Every PE participating in an EVI will advertises its mcast labels during its startup sequence via Inclusive Multicast routes. Inclusive Multicast routes are BGP route type 3. Once a PE has received mcast routes from all the other PEs and a BUM frame arrives, the PE will do ingress replication by attaching the respective PEs mcast label.
In the above diagram, PE2 (label 16001) and PE3 (label 16006) advertise their multicast label to PE1. When PE1 receives a broadcast packet, it adds the mcast label 16001+ the label to reach PE3 and sends the packet to PE3. PE1 also forwards the packet to PE2 by adding the ESI label + label 16006+ label to reach PE2. PE3 receives the packet and sees the mcast label; it treats the packet as a BUM frame.
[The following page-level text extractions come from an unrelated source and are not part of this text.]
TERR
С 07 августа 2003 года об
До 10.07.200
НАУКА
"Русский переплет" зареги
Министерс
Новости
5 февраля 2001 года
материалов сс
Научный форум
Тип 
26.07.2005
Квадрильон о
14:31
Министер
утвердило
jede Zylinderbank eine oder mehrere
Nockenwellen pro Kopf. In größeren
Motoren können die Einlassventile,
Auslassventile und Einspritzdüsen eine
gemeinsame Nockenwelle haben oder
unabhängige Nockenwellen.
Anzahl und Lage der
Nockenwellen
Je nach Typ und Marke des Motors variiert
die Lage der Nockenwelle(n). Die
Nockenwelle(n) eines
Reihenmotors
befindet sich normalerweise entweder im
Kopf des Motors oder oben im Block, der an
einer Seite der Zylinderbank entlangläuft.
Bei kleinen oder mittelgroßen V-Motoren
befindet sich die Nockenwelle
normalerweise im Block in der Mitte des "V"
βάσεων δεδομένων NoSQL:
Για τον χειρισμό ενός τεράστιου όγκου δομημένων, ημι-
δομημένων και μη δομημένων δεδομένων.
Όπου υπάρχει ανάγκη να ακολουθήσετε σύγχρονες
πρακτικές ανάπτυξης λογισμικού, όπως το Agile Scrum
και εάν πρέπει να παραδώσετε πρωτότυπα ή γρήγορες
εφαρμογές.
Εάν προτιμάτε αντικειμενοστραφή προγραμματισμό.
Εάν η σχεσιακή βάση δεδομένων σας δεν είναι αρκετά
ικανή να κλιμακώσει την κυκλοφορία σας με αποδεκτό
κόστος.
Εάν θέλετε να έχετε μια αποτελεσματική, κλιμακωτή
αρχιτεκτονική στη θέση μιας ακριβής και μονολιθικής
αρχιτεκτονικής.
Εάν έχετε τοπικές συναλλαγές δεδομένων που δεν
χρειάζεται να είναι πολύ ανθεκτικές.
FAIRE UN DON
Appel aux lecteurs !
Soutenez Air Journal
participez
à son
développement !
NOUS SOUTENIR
When PE2 receives the packet, it notices the ESI label which was advertised as part of Ethernet A-D route and drops the packet.
Below is an output of a sample inclusive multicast route from Cisco’s PBB EVPN implementation.
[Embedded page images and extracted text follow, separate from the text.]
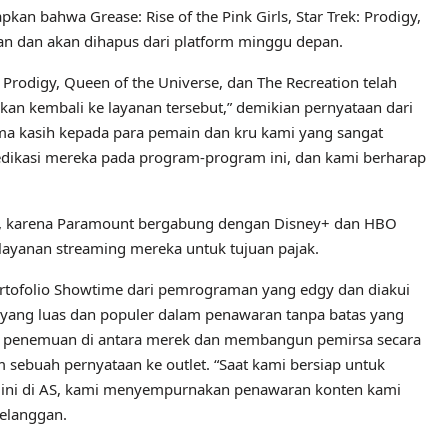
n bahwa Grease: Rise of the Pink Girls, Star Trek: Prodigy,
kan dan akan dihapus dari platform minggu depan.
k: Prodigy, Queen of the Universe, dan The Recreation telah
an kembali ke layanan tersebut,” demikian pernyataan dari
ma kasih kepada para pemain dan kru kami yang sangat
dedikasi mereka pada program-program ini, dan kami berharap
k, karena Paramount bergabung dengan Disney+ dan HBO
layanan streaming mereka untuk tujuan pajak.
tofolio Showtime dari pemrograman yang edgy dan diakui
 yang luas dan populer dalam penawaran tanpa batas yang
k penemuan di antara merek dan membangun pemirsa secara
 sebuah pernyataan ke outlet. “Saat kami bersiap untuk
ini di AS, kami menyempurnakan penawaran konten kami
elanggan.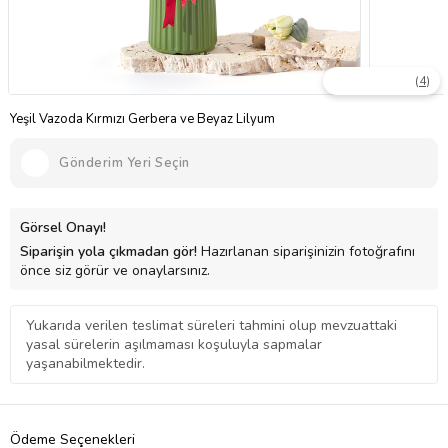
(
4
)
Yeşil Vazoda Kırmızı Gerbera ve Beyaz Lilyum
Gönderim Yeri Seçin
Görsel Onayı!
Siparişin yola çıkmadan gör!
Hazırlanan siparişinizin fotoğrafını
önce siz görür ve onaylarsınız.
Yukarıda verilen teslimat süreleri tahmini olup mevzuattaki
yasal sürelerin aşılmaması koşuluyla sapmalar
yaşanabilmektedir.
Ödeme Seçenekleri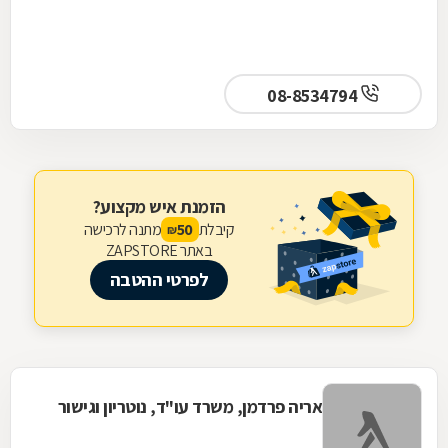
08-8534794
הזמנת איש מקצוע?
קיבלת
מתנה לרכישה
50
₪
באתר ZAPSTORE
לפרטי ההטבה
אריה פרדמן, משרד עו"ד, נוטריון וגישור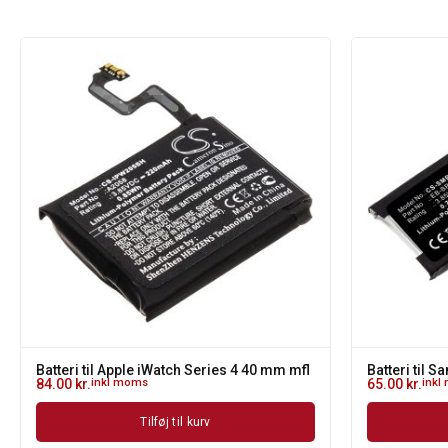
Batteri til Apple iWatch Series 4 40 mm mfl
Batteri til 
84.00
kr.
inkl moms
65.00
kr.
inkl
Tilføj til kurv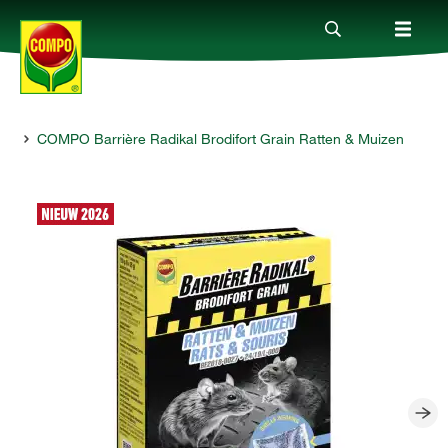
en
COMPO Barrière Radikal Brodifort Grain Ratten & Muizen
Producten
Advies
Thema's
Tot je dienst
Onderneming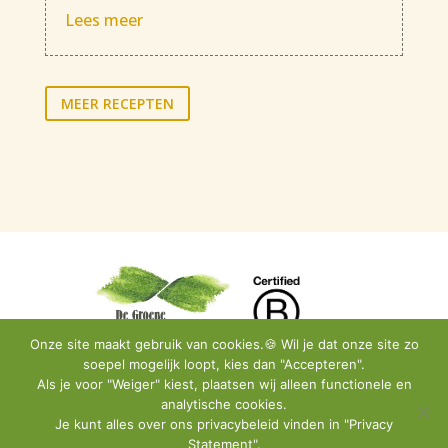
Lees meer
MEER RECEPTEN
Onze site maakt gebruik van cookies.🍪 Wil je dat onze site zo
soepel mogelijk loopt, kies dan "Accepteren".
Als je voor "Weiger" kiest, plaatsen wij alleen functionele en
analytische cookies.
Privacy Policy
•
Instagram
•
Facebook
•
Contact
Je kunt alles over ons privacybeleid vinden in "Privacy
Statement".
Below is a detailed output of an inclusive multicast route and mcast labels advertised by PEs
4) Mac Advertisement Route:
And finally, we have MAC advertisement routes, which are responsible for advertising MAC address reachability via MP-BGP to all other PEs in a given EVPN instance. MAC Advertisement routes are type 2 routes.
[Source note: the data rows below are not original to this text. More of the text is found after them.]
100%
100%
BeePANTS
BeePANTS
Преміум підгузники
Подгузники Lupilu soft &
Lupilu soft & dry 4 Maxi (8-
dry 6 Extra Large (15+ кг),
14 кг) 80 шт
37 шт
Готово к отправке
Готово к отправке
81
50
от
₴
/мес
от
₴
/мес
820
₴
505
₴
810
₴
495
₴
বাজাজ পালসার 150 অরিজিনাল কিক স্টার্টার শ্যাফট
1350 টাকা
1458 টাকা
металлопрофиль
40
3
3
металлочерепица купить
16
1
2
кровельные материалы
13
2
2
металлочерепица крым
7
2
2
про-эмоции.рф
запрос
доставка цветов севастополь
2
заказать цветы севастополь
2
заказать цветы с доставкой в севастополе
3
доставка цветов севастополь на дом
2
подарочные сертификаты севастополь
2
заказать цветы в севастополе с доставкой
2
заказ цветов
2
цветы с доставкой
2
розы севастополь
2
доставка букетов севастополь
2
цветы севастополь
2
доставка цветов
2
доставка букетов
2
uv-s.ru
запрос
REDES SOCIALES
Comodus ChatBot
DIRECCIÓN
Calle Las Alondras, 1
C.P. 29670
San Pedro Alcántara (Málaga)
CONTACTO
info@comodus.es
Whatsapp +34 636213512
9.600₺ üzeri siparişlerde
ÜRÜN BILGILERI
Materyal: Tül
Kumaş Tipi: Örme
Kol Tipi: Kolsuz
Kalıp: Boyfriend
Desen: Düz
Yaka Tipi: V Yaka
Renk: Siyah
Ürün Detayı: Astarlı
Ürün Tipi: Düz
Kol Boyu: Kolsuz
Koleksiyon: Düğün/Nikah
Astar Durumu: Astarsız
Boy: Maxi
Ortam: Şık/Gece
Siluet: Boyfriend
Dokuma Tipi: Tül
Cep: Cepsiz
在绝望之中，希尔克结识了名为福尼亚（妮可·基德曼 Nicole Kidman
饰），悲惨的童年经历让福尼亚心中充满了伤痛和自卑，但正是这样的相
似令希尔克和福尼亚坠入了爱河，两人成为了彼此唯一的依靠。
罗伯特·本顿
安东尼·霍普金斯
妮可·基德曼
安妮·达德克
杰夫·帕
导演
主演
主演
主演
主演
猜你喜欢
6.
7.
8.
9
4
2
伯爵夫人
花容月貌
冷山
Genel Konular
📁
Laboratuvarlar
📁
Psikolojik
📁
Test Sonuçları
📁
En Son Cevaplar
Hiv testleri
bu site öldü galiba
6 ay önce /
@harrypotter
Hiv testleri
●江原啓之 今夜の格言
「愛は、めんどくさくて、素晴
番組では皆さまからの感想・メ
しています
In Fig. 9, you can see learning between PE-CE is still in the data plane. Once PE1 learns MAC M1, it advertises it to the other PEs through BGP NLRI using MAC advertising route. BGP MAC advertisement route contains RD, ESI (which could be zero or non-zero value for multi-homed cases), MAC address, MPLS label associated with MAC, and the IP address field, which is optional.
Similar to IP world we have different EVPN label allocation modes.
Per EVI label assignment:
This is similar to Per-VRF label allocation mode in the IP world. A PE advertises single EVPN label for all the MAC addresses in a given EVI instance. Obviously this is the most conservative way of allocating labels, and the tradeoff is similar to Per-VRF label assignment. This method requires an additional lookup on the egress PE.
Per MAC address label assignment:
This is similar to per-prefix label allocation mode in IP. A PE advertises unique EVPN labels for every MAC address. This is the most liberal way of allocating labels and the tradeoff is memory consumption and the possibility of running out label space.
Per <ESI,Ethernet Tag> assignment:
In this case, the PE advertises a unique EVPN label per <esi,ethernet tag>. There is some similarity to per CE label allocation mode in IP. In Per-CE label allocation mode, a unique VPN label is assigned to each BGP next-hop. Similar to Per-CE label allocation, Per <esi,ethernet tag> gives us a middle ground by avoiding an additional lookup while conserving label space at the same time.
EVPN seems to be a promising technology and has created lot of interest in the industry. It’s a next generation L2VPN solution based on BGP MAC routing that alleviates current L2VPN limitations around redundancy, multicast optimization, provisioning and simplicity.